Evidence of meeting #46 for Health in the 40th Parliament, 2nd Session. (The original version is on Parliament’s site, as are the minutes.) The winning word was practice.

A recording is available from Parliament.

On the agenda

MPs speaking

Also speaking

Steve Slade  Vice-President, Research and Analysis, Association of Faculties of Medicine of Canada
Nick Busing  President and Chief Executive Officer, Association of Faculties of Medicine of Canada
Paul Saunders  Vice-Chair, Government Relations Committee, Canadian Association of Naturopathic Doctors
David Lescheid  Scientific Advisor, Goverment Relations Committee, Canadian Association of Naturopathic Doctors
Michael Brennan  Chief Executive Officer, Canadian Physiotherapy Association
Jeff Poston  Executive Director, Canadian Pharmacists Association
David Butler-Jones  Chief Public Health Officer, Public Health Agency of Canada
Paul Gully  Senior Medical Advisor, Department of Health
Sue Ronald  Director, Marketing, Creative Services and E-Comms, Communications Directorate, Public Health Agency of Canada

4:55 p.m.

Conservative

The Chair Conservative Joy Smith

You have one minute.

4:55 p.m.

Bloc

Nicolas Dufour Bloc Repentigny, QC

Mr. Butler-Jones, at our November 18 meeting, you said that, across the country, some translations were not always useful. In some cases, that even involved translations into French. Complaints were received and the PHAC had to accommodate dialects and local variants.

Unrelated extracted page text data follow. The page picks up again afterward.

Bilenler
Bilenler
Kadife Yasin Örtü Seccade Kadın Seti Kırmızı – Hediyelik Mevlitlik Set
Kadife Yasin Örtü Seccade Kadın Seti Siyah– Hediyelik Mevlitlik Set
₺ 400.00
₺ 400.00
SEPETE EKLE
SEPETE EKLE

I would like to know if that situation has been rectified and if you know the nature of the complaints that were made about it.

4:55 p.m.

Chief Public Health Officer, Public Health Agency of Canada

Dr. David Butler-Jones

It is up to each region to do any necessary translations. When I was chief medical officer for a region, it was the same; we had to adapt brochures and other documents. It is impossible to translate everything.

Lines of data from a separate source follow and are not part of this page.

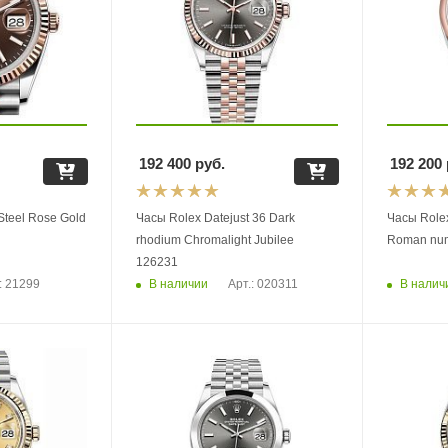
192 400
руб.
192 200
Steel Rose Gold
Часы Rolex Datejust 36 Dark
Часы Rolex
rhodium Chromalight Jubilee
Roman num
126231
В наличии
В налич
: 21299
Арт.: 020311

En anglais, if we did it, I wouldn't want it if I were a local medical officer because the chances of our getting the local dialect are not very great. We have to be generic for the country and that then allows l'adaptation locale.

5 p.m.

Bloc

Nicolas Dufour Bloc Repentigny, QC

Thank you very much, Mr. Butler-Jones.

5 p.m.

Conservative

The Chair Conservative Joy Smith

Thank you very much.

Now we'll go to Ms. Wasylycia-Leis.

5 p.m.

NDP

Judy Wasylycia-Leis NDP Winnipeg North, MB

Thank you.

My thanks again to all of you for being here.

I want to go back to a topic we discussed at a previous session. It has to do with health and safety concerns of nurses and other health care workers on the front lines, particularly with respect to their feeling that to be consistent with the precautionary principle, the N95 masks should have been considered as a national standard across this country.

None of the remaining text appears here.